The 1985 Trincomalee massacres refers to a series of mass murder of Tamil civilians allegedly by the Sri Lankan military and Sinhalese home guards in Trincomalee district, Eastern Province, Sri Lanka. The Trincomalee peninsula, which was home to internally displaced civilians, who had earlier been displaced from their homes as a result of the 1983 Anti-Tamil pogrom and the subsequent outbreak of the Civil War two years earlier. In a succession of events that spanned over two months, scores of Tamil civilians were massacred and thousands were driven out by the Sri Lankan military and Sinhalese mobs in order to colonize the area.

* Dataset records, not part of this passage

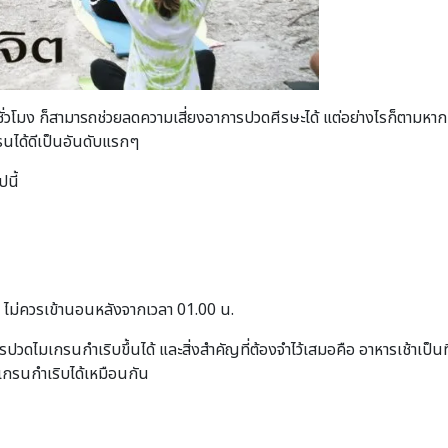
โมง ก็สามารถช่วยลดความเสี่ยงอาการปวดศีรษะได้ แต่อย่างไรก็ตามหากเรา
รนได้ดีเป็นอันดับแรกๆ
นี้
ก ไม่ควรเข้านอนหลังจากเวลา 01.00 น.
รปวดไมเกรนกำเริบขึ้นได้ และสิ่งสำคัญที่ต้องจำไว้เสมอคือ อาหารเช้าเป็นท
เกรนกำเริบได้เหมือนกัน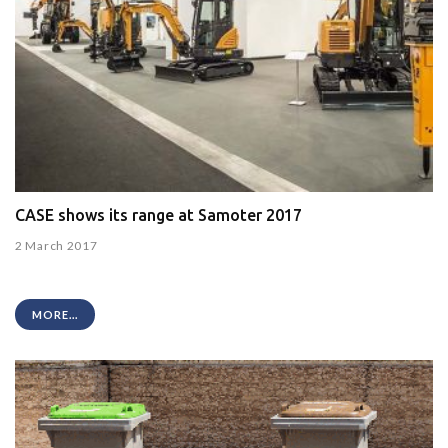
CASE shows its range at Samoter 2017
2 March 2017
MORE...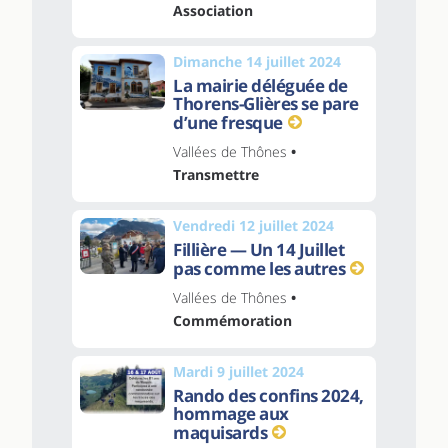
Association
Dimanche 14 juillet 2024
La mairie déléguée de
Thorens-Glières se pare
d’une fresque
Vallées de Thônes
•
Transmettre
Vendredi 12 juillet 2024
Fillière — Un 14 Juillet
pas comme les autres
Vallées de Thônes
•
Commémoration
Mardi 9 juillet 2024
Rando des confins 2024,
hommage aux
maquisards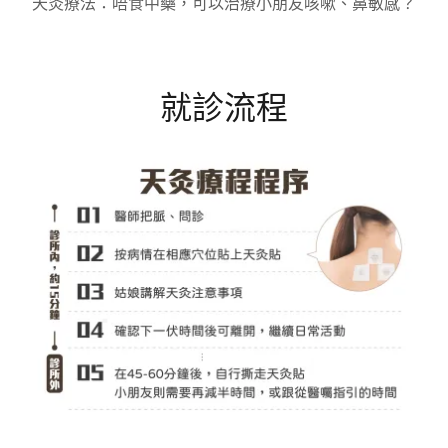
天灸療法：唔食中藥，可以治療小朋友咳嗽、鼻敏感？
就診流程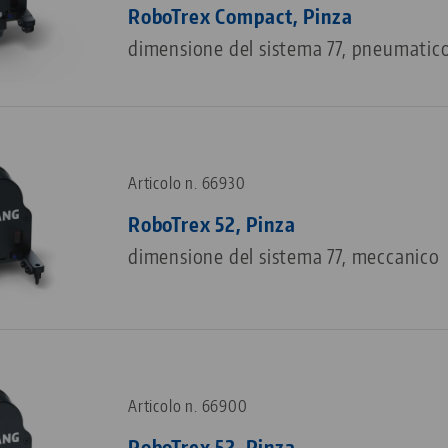
RoboTrex Compact, Pinza
dimensione del sistema 77, pneumatic
Articolo n. 66930
RoboTrex 52, Pinza
dimensione del sistema 77, meccanico
Articolo n. 66900
RoboTrex 52, Pinza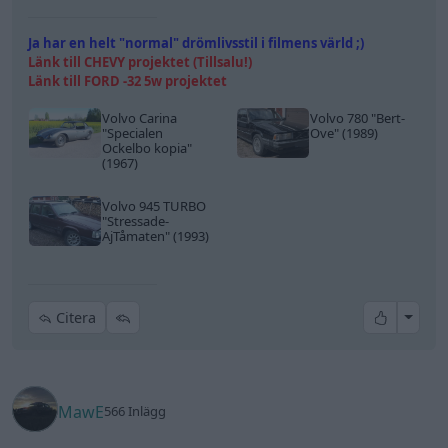
Ja har en helt "normal" drömlivsstil i filmens värld ;)
Länk till CHEVY projektet (Tillsalu!)
Länk till FORD -32 5w projektet
Volvo Carina
Volvo 780
"Bert-
"Specialen
Ove"
(1989)
Ockelbo kopia"
(1967)
Volvo 945 TURBO
"Stressade-
AjTåmaten"
(1993)
All re
Citera
MawE
566 Inlägg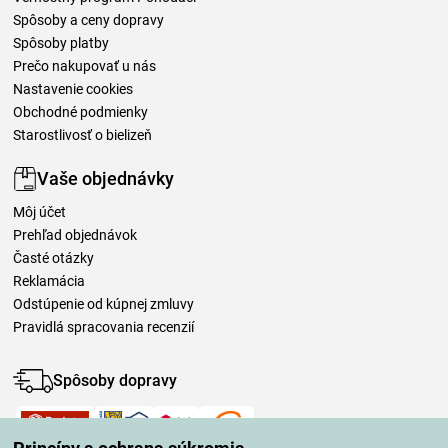
Spôsoby a ceny dopravy
Spôsoby platby
Prečo nakupovať u nás
Nastavenie cookies
Obchodné podmienky
Starostlivosť o bielizeň
Vaše objednávky
Môj účet
Prehľad objednávok
Časté otázky
Reklamácia
Odstúpenie od kúpnej zmluvy
Pravidlá spracovania recenzií
Spôsoby dopravy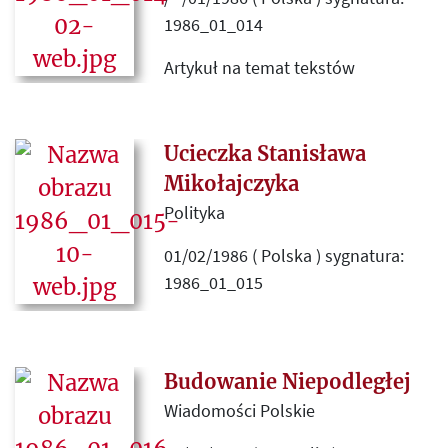
Dominik Morawski.
1986_01_014
Artykuł na temat tekstów
wspomnieniowych, które pojawiły
się w prasie krajowej po śmierci
Leopolda Tyrmanda.
Ucieczka Stanisława
Mikołajczyka
Polityka
01/02/1986 ( Polska ) sygnatura:
1986_01_015
Zestawienie wspomnień
Stanisława Mikołajczyka i relacji
sekrzetarza ambasady USA w
Budowanie Niepodległej
Polsce George'a D. Andrewsa na
Wiadomości Polskie
temat ucieczki tego pierwszego z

The East and particularly Trincomalee District has been a particular focus of the State in its attempts to suppress Tamil nationalist aspirations by administrative measures backed by brute force. Sinhalisation of Trincomalee was seen as the key to sundering the contiguity of Tamil habitations in the North and East. A measure put into force in April 1984 was to foment clashes between the Tamils and Muslims in the East. In Amparai and Batticaloa District, this was achieved by getting Muslim hoodlums of Minister M.H. Mohamed down from Colombo to attack some Tamil villages adjoining Muslim villages with backing from the newly inducted Special Task Force. In Mutur such attempts were thwarted by the timely action of A.L.A. Majeed MP.
Following is an incomplete list containing records of only reported and known massacres based on the availability of data.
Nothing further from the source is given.